(Transcribed page contents)
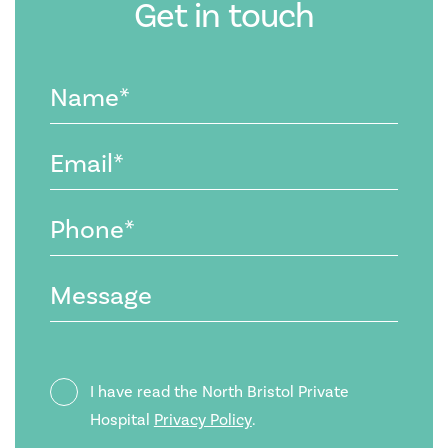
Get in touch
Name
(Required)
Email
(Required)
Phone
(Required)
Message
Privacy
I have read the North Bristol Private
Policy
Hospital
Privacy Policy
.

==

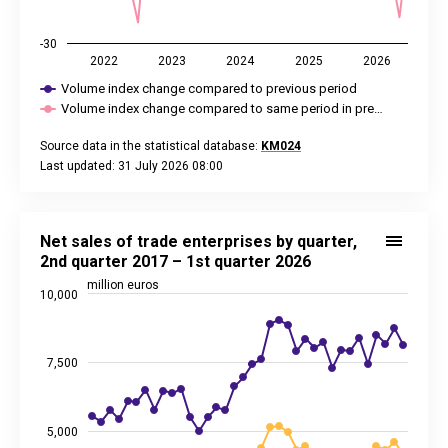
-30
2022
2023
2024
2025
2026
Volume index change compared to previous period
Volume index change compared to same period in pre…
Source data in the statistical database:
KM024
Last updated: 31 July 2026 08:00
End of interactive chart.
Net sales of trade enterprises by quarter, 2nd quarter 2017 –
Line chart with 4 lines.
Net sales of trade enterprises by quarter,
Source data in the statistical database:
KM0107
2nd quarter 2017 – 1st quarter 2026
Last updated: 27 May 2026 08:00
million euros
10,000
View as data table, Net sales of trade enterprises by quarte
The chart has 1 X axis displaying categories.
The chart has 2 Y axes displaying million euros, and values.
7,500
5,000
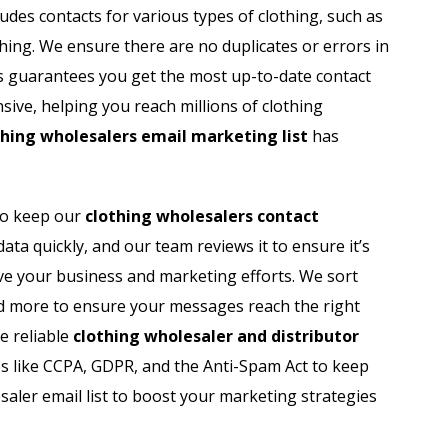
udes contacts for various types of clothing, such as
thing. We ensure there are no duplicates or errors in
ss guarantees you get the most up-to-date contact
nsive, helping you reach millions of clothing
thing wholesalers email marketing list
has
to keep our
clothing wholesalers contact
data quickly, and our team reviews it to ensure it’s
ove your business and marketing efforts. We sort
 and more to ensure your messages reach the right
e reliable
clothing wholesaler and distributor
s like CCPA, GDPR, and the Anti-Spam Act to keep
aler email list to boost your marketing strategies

## What is expected
Copy out the range of lines above starting at the line with "ove your business" and ending at the line with "aler email list", exactly and including both.

## Your response
ove your business and marketing efforts. We sort
 and more to ensure your messages reach the right
e reliable
clothing wholesaler and distributor
s like CCPA, GDPR, and the Anti-Spam Act to keep
aler email list to boost your marketing strategies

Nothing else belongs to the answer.